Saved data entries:
────────

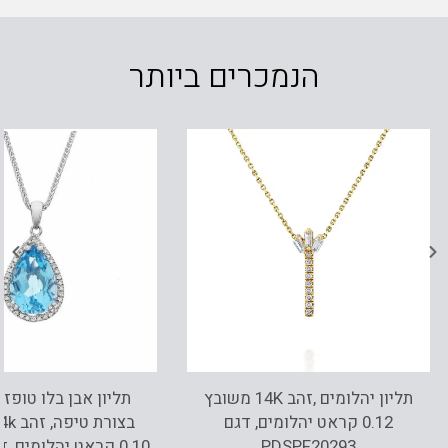
הנמכרים ביותר
תליון יהלומים ,זהב 14K משובץ
תליון אבן בלו טופז 
0.12 קראט יהלומים, דגם
PDSPF20293
0.10 קראט יהלומים, דגם PD2748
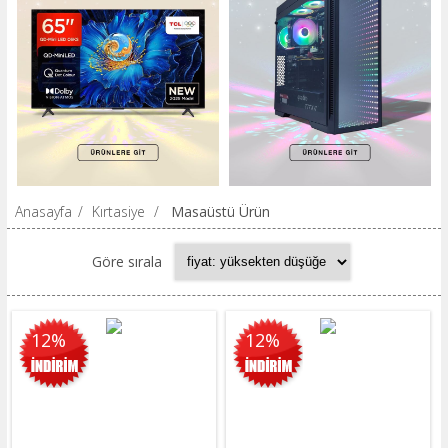
Anasayfa
/
Kırtasiye
/
Masaüstü Ürün
Göre sırala
12%
12%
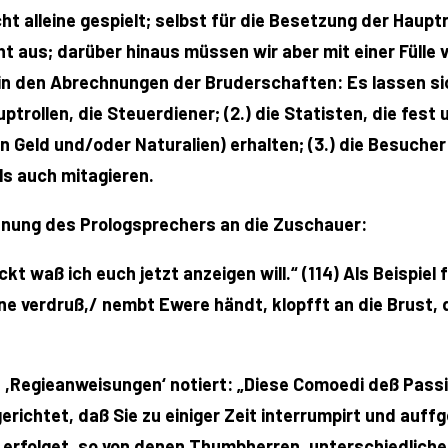
cht alleine gespielt; selbst für die Besetzung der Hau
icht aus; darüber hinaus müssen wir aber mit einer Fülle
 in den Abrechnungen der Bruderschaften: Es lassen sic
ptrollen, die Steuerdiener; (2.) die Statisten, die fes
in Geld und/oder Naturalien) erhalten; (3.) die Besuch
s auch mitagieren.
hnung des Prologsprechers an die Zuschauer:
ckt waß ich euch jetzt anzeigen will.“ (114) Als Beispie
ne verdruß,/ nembt Ewere händt, klopfft an die Brust,
,Regieanweisungen‘ notiert: „Diese Comoedi deß Pass
richtet, daß Sie zu einiger Zeit interrumpirt und auf
erfolget, so von denen Thumbherren, unterschiedliche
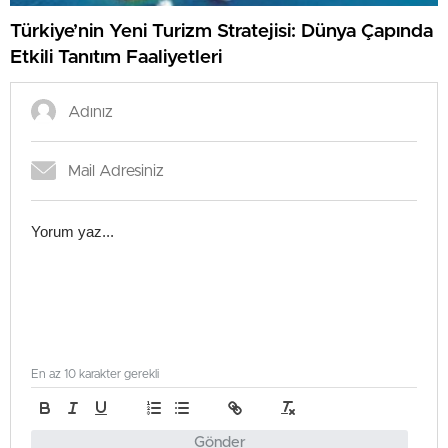
Türkiye’nin Yeni Turizm Stratejisi: Dünya Çapında
Etkili Tanıtım Faaliyetleri
En az 10 karakter gerekli
Gönder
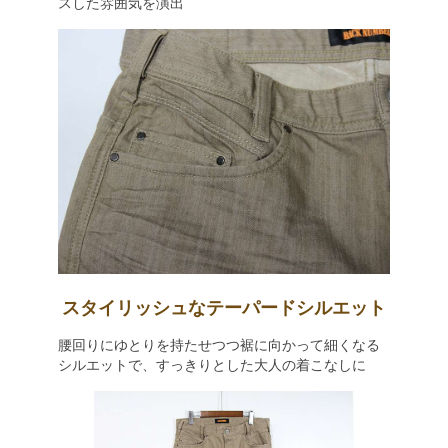
スした雰囲気を演出
スタイリッシュなテーパードシルエット
腰回りにゆとりを持たせつつ裾に向かって細くなる
シルエットで、すっきりとした大人の着こなしに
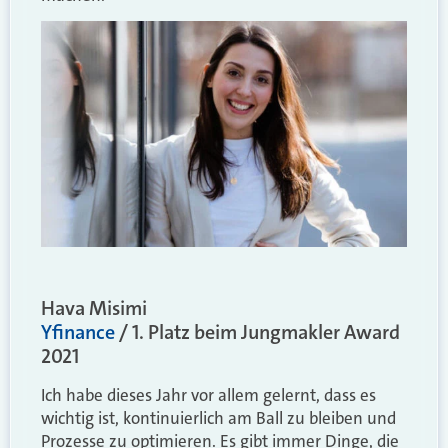
Hava Misimi
Yfinance
/ 1. Platz beim Jungmakler Award
2021
Ich habe dieses Jahr vor allem gelernt, dass es
wichtig ist, kontinuierlich am Ball zu bleiben und
Prozesse zu optimieren. Es gibt immer Dinge, die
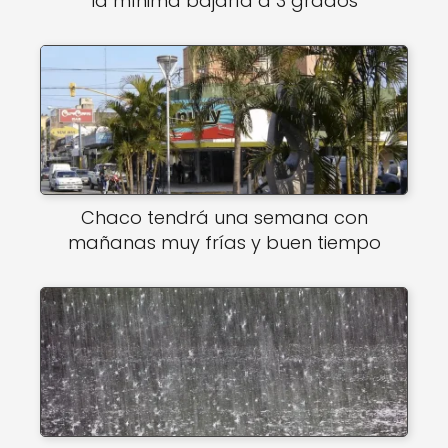
la mínima bajaría a 3 grados
Chaco tendrá una semana con
mañanas muy frías y buen tiempo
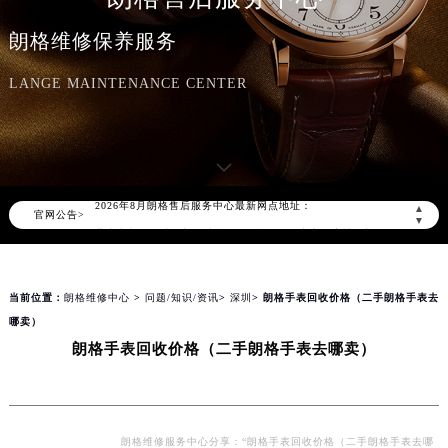
朗格维修保养服务
LANGE MAINTENANCE CENTER
2026年8月朗格中国区售后服务网络优化升级公告
2026年8月朗格全国官方售后客户服务热线：400-609-9509
朗格官方全国统一服务热线400-609-9509，服务覆盖中国大陆、香港、澳门、台湾全部区域（非大陆需加拨“+86”）
2026年8月朗格售后服务中心最新网点地址：
▲
官网公告>
北京市朝阳区建国门外大街甲6号华熙国际中心写字楼D座11层1102室（北京总部）（需提前预约）
▼
北京市东城区东长安街1号东方广场写字楼W3座6层602室（需提前预约）
天津市和平区赤峰道136号天津国际金融中心写字楼26层2603室（需提前预约）
当前位置：
朗格维修中心
>
问题/知识/资讯
>
深圳
> 朗格手表回收价格（二手朗格手表去
上海市徐汇区虹桥路3号港汇中心写字楼2座37层3705室（需提前预约）
哪卖）
上海市黄浦区南京东路299号宏伊国际广场写字楼8层806室（需提前预约）
朗格手表回收价格（二手朗格手表去哪卖）
南京市秦淮区中山南路1号（新街口）南京中心写字楼22层C1-1室（需提前预约）
常州市新北区龙锦路1590号现代传媒中心写字楼5号楼10层1008室（需提前预约）
徐州市鼓楼区淮海东路29号苏宁广场IFC国际金融中心写字楼35层3508室（需提前预约）
扬州市邗江区国展路29号星耀天地写字楼1号楼18层1803室（需提前预约）
朗格维修服务中心分享：“朗格手表回收价格（二手朗格手表去哪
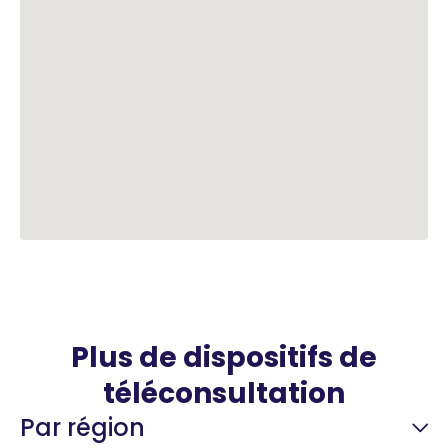
Plus de dispositifs de
téléconsultation
Par région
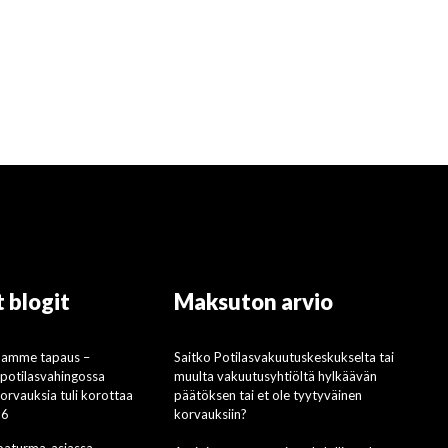
 blogit
Maksuton arvio
mamme tapaus –
Saitko Potilasvakuutuskeskukselta tai
i potilasvahingossa
muulta vakuutusyhtiöltä hylkäävän
rvauksia tuli korottaa
päätöksen tai et ole tyytyväinen
26
korvauksiin?
apaturma-asiassa –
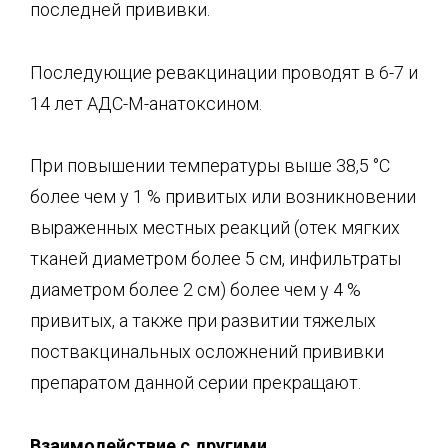
последней прививки.
Последующие ревакцинации проводят в 6-7 и
14 лет АДС-М-анатоксином.
При повышении температуры выше 38,5 °C
более чем у 1 % привитых или возникновении
выраженных местных реакций (отек мягких
тканей диаметром более 5 см, инфильтраты
диаметром более 2 см) более чем у 4 %
привитых, а также при развитии тяжелых
поствакцинальных осложнений прививки
препаратом данной серии прекращают.
Взаимодействие с другими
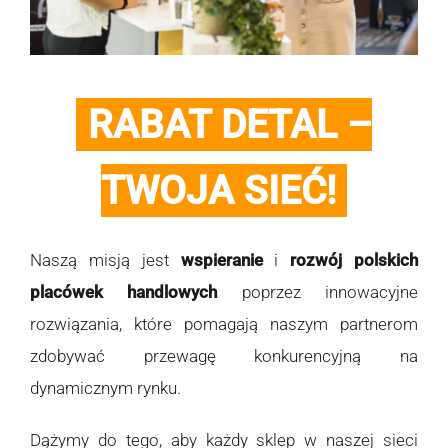
RABAT DETAL –
TWOJA SIEĆ!
Naszą misją jest
wspieranie
i
rozwój polskich
placówek handlowych
poprzez innowacyjne
rozwiązania, które pomagają naszym partnerom
zdobywać przewagę konkurencyjną na
dynamicznym rynku.
Dążymy do tego, aby każdy sklep w naszej sieci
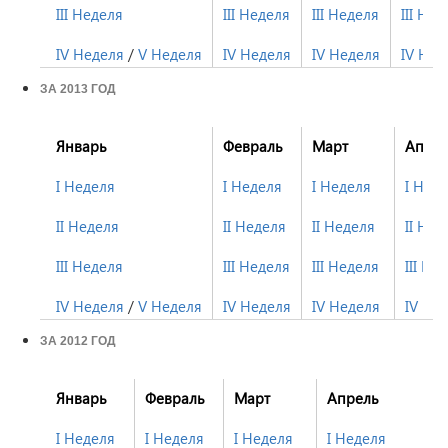
III Неделя
III Неделя
III Неделя
III Нед
IV Неделя
/
V Неделя
IV Неделя
IV Неделя
IV Нед
ЗА 2013 ГОД
Январь
Февраль
Март
Апре
I Неделя
I Неделя
I Неделя
I Нед
II Неделя
II Неделя
II Неделя
II Нед
III Неделя
III Неделя
III Неделя
III Не
IV Неделя
/
V Неделя
IV Неделя
IV Неделя
IV Не
ЗА 2012 ГОД
Январь
Февраль
Март
Апрель
I Неделя
I Неделя
I Неделя
I Неделя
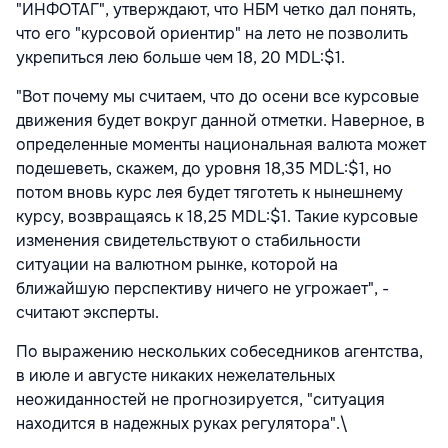
"ИНФОТАГ", утверждают, что НБМ четко дал понять,
что его "курсовой ориентир" на лето не позволить
укрепиться лею больше чем 18, 20 MDL:$1.
"Вот почему мы считаем, что до осени все курсовые
движения будет вокруг данной отметки. Наверное, в
определенные моменты национальная валюта может
подешеветь, скажем, до уровня 18,35 MDL:$1, но
потом вновь курс лея будет тяготеть к нынешнему
курсу, возвращаясь к 18,25 MDL:$1. Такие курсовые
изменения свидетельствуют о стабильности
ситуации на валютном рынке, которой на
ближайшую перспективу ничего не угрожает", -
считают эксперты.
По выражению нескольких собеседников агентства,
в июле и августе никаких нежелательных
неожиданностей не прогнозируется, "ситуация
находится в надежных руках регулятора".\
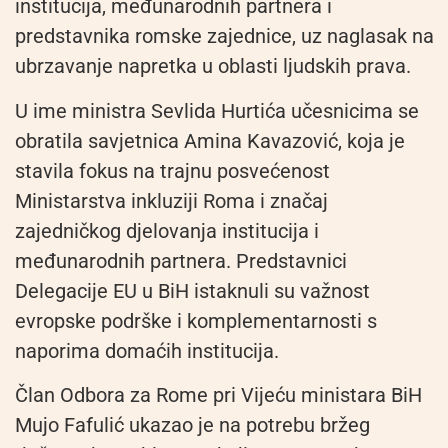
institucija, međunarodnih partnera i
predstavnika romske zajednice, uz naglasak na
ubrzavanje napretka u oblasti ljudskih prava.
U ime ministra Sevlida Hurtića učesnicima se
obratila savjetnica Amina Kavazović, koja je
stavila fokus na trajnu posvećenost
Ministarstva inkluziji Roma i značaj
zajedničkog djelovanja institucija i
međunarodnih partnera. Predstavnici
Delegacije EU u BiH istaknuli su važnost
evropske podrške i komplementarnosti s
naporima domaćih institucija.
Član Odbora za Rome pri Vijeću ministara BiH
Mujo Fafulić ukazao je na potrebu bržeg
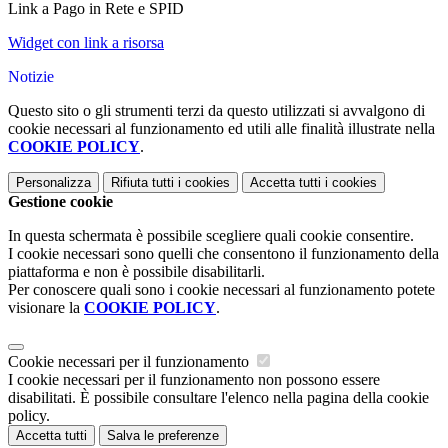
Link a Pago in Rete e SPID
Widget con link a risorsa
Notizie
Questo sito o gli strumenti terzi da questo utilizzati si avvalgono di
cookie necessari al funzionamento ed utili alle finalità illustrate nella
COOKIE POLICY
.
Personalizza
Rifiuta tutti
i cookies
Accetta tutti
i cookies
Gestione cookie
In questa schermata è possibile scegliere quali cookie consentire.
I cookie necessari sono quelli che consentono il funzionamento della
piattaforma e non è possibile disabilitarli.
Per conoscere quali sono i cookie necessari al funzionamento potete
visionare la
COOKIE POLICY
.
Cookie necessari per il funzionamento
I cookie necessari per il funzionamento non possono essere
disabilitati. È possibile consultare l'elenco nella pagina della cookie
policy.
Accetta tutti
Salva le preferenze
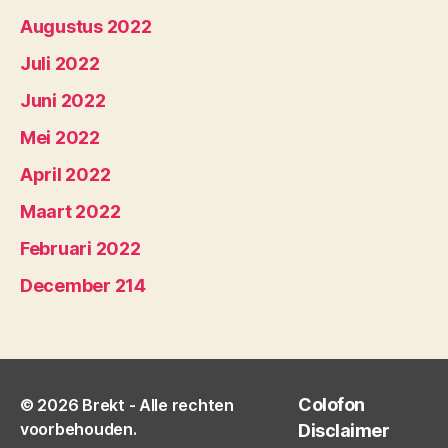
Augustus 2022
Juli 2022
Juni 2022
Mei 2022
April 2022
Maart 2022
Februari 2022
December 214
Colofon
© 2026
Brekt
- Alle rechten
voorbehouden.
Disclaimer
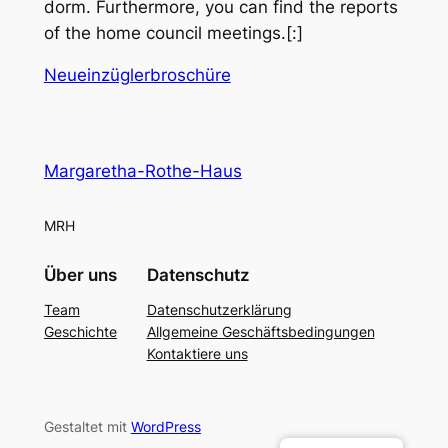
dorm. Furthermore, you can find the reports
of the home council meetings.[:]
Neueinzüglerbroschüre
Margaretha-Rothe-Haus
MRH
Über uns
Datenschutz
Team
Datenschutzerklärung
Geschichte
Allgemeine Geschäftsbedingungen
Kontaktiere uns
Gestaltet mit
WordPress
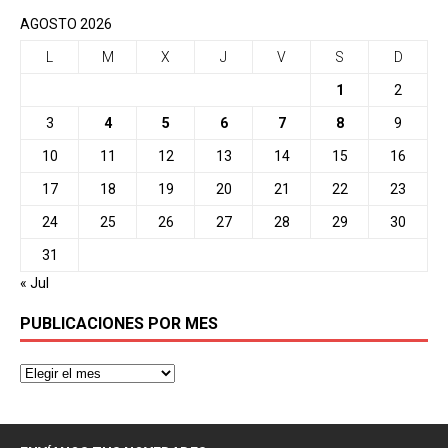
AGOSTO 2026
L
M
X
J
V
S
D
1
2
3
4
5
6
7
8
9
10
11
12
13
14
15
16
17
18
19
20
21
22
23
24
25
26
27
28
29
30
31
« Jul
PUBLICACIONES POR MES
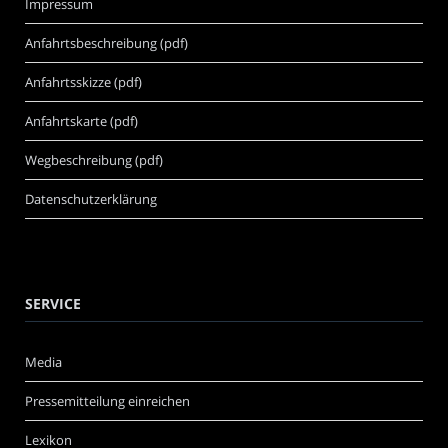
Impressum
Anfahrtsbeschreibung (pdf)
Anfahrtsskizze (pdf)
Anfahrtskarte (pdf)
Wegbeschreibung (pdf)
Datenschutzerklärung
SERVICE
Media
Pressemitteilung einreichen
Lexikon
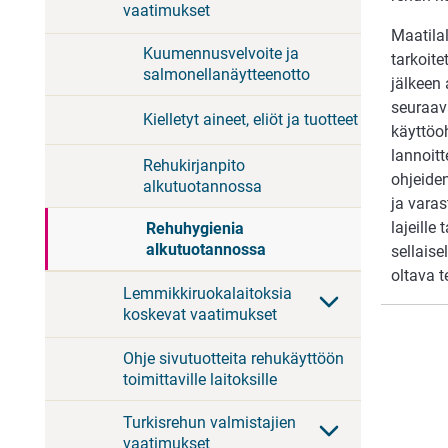
vaatimukset
Maatilal
Kuumennusvelvoite ja
tarkoite
salmonellanäytteenotto
jälkeen 
seuraav
Kielletyt aineet, eliöt ja tuotteet
käyttöoh
lannoitt
Rehukirjanpito
ohjeiden
alkutuotannossa
ja varas
lajeille
Rehuhygienia
alkutuotannossa
sellaise
oltava t
Lemmikkiruokalaitoksia
koskevat vaatimukset
Ohje sivutuotteita rehukäyttöön
toimittaville laitoksille
Turkisrehun valmistajien
vaatimukset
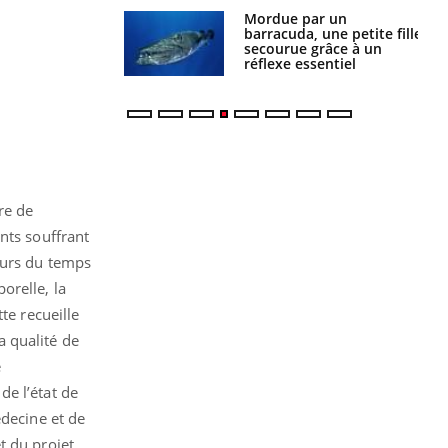
e et chaleur : ce
Mordue par un
la science
barracuda, une petite fille
secourue grâce à un
réflexe essentiel
re de
nts souffrant
ours du temps
orelle, la
te recueille
a qualité de
e
 de l’état de
édecine et de
t du projet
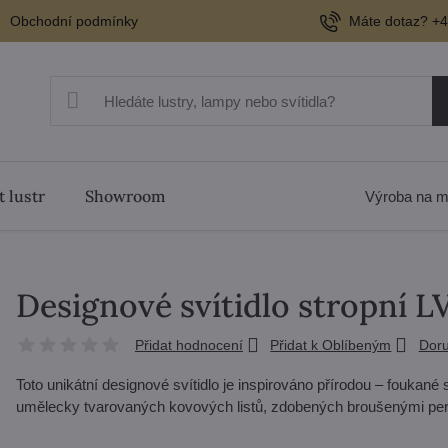
Obchodní podmínky
Máte dotaz? +4
t lustr
Showroom
Výroba na m
Designové svítidlo stropní L
Přidat hodnocení
Přidat k Oblíbeným
Doru
Toto unikátní designové svítidlo je inspirováno přírodou – foukané
umělecky tvarovaných kovových listů, zdobených broušenými per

────────

### Required action
Search the records above for the string "međunarodnih". Report each line that has it.

### Reply
institucija, međunarodnih partnera i
međunarodnih partnera. Predstavnici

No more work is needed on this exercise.